**EXERCISE BRIEF:**
Start at the top of the records and, please, print each line exactly through the line that contains "M&Aや事業再生に関連するプロジェクト経験がある", leaving out all pictures.

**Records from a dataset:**
[Start of section]

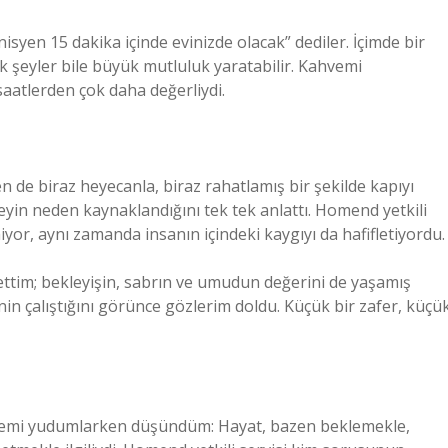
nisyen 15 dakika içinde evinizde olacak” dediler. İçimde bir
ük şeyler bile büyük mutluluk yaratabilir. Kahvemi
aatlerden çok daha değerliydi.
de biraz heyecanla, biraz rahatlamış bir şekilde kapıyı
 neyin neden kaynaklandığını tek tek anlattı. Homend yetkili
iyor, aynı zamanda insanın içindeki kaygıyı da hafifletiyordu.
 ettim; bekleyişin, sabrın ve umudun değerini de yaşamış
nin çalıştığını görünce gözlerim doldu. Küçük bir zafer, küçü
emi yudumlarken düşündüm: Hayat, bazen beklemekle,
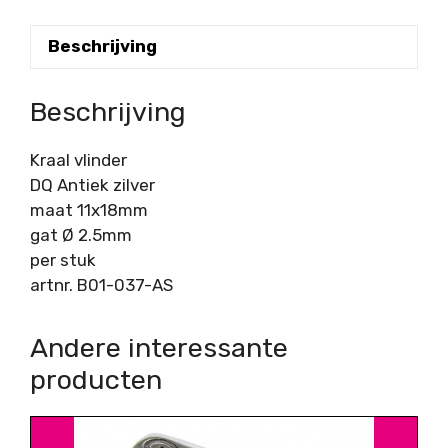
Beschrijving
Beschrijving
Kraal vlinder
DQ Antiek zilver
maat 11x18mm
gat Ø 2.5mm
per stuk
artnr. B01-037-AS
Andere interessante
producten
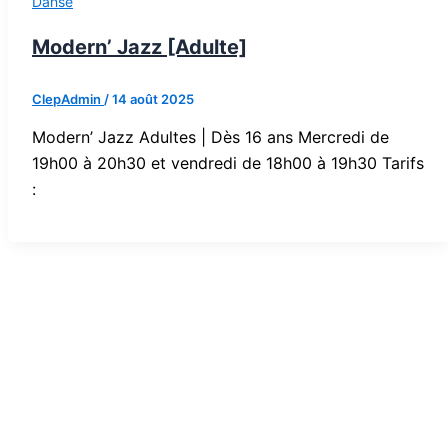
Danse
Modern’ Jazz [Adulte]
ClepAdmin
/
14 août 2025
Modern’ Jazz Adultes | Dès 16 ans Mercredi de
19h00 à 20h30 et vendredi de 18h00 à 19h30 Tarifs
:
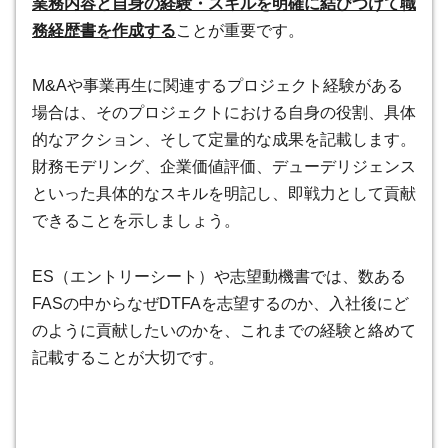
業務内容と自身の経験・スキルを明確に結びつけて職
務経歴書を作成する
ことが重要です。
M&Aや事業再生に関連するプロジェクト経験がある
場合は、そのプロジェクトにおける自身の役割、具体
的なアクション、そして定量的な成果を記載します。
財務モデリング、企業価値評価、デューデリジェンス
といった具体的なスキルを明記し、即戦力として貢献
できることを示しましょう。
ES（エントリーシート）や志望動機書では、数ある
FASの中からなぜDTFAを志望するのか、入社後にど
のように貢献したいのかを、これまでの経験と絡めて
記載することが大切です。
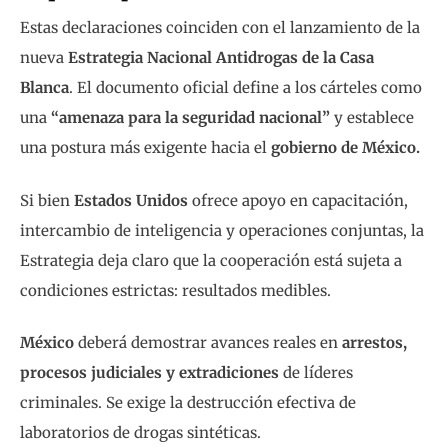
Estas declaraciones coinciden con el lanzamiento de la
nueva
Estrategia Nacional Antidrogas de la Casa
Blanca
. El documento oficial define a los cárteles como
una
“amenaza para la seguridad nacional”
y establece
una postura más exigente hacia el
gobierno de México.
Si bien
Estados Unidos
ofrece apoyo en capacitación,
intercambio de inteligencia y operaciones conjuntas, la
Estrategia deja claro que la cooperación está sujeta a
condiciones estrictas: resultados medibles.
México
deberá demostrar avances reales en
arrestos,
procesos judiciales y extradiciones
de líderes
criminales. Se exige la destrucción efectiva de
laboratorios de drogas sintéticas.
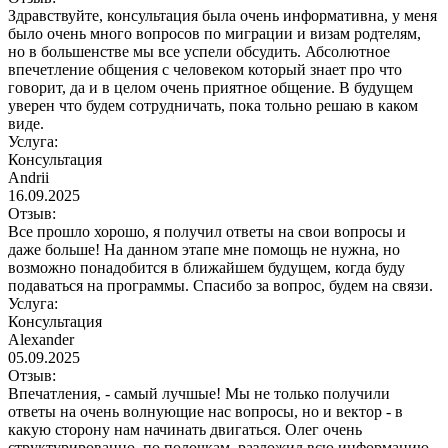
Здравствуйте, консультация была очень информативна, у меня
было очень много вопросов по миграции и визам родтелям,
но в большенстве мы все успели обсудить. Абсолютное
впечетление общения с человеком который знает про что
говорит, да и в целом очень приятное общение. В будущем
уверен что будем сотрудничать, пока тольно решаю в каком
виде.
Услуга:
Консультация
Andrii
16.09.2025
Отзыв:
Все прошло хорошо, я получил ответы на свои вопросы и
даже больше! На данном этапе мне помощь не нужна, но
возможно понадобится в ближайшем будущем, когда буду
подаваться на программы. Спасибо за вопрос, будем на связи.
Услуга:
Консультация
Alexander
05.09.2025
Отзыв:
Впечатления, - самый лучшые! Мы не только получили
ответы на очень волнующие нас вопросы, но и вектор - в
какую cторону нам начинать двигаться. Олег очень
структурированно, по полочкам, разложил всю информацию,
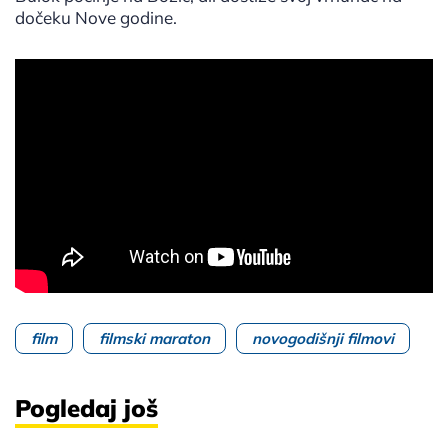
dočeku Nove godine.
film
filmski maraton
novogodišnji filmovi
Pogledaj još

[End of section]

**OUTPUT OF THE TASK:**
nisyen 15 dakika içinde evinizde olacak” dediler. İçimde bir
ük şeyler bile büyük mutluluk yaratabilir. Kahvemi
aatlerden çok daha değerliydi.
de biraz heyecanla, biraz rahatlamış bir şekilde kapıyı
 neyin neden kaynaklandığını tek tek anlattı. Homend yetkili
iyor, aynı zamanda insanın içindeki kaygıyı da hafifletiyordu.
 ettim; bekleyişin, sabrın ve umudun değerini de yaşamış
nin çalıştığını görünce gözlerim doldu. Küçük bir zafer, küçü
emi yudumlarken düşündüm: Hayat, bazen beklemekle,
Beschrijving
Beschrijving
Kraal vlinder
DQ Antiek zilver
maat 11x18mm
gat Ø 2.5mm
per stuk
artnr. B01-037-AS
Andere interessante
producten
Danse
Modern’ Jazz [Adulte]
ClepAdmin
/
14 août 2025
Modern’ Jazz Adultes | Dès 16 ans Mercredi de
19h00 à 20h30 et vendredi de 18h00 à 19h30 Tarifs
:
業務内容と自身の経験・スキルを明確に結びつけて職
務経歴書を作成する
ことが重要です。
M&Aや事業再生に関連するプロジェクト経験がある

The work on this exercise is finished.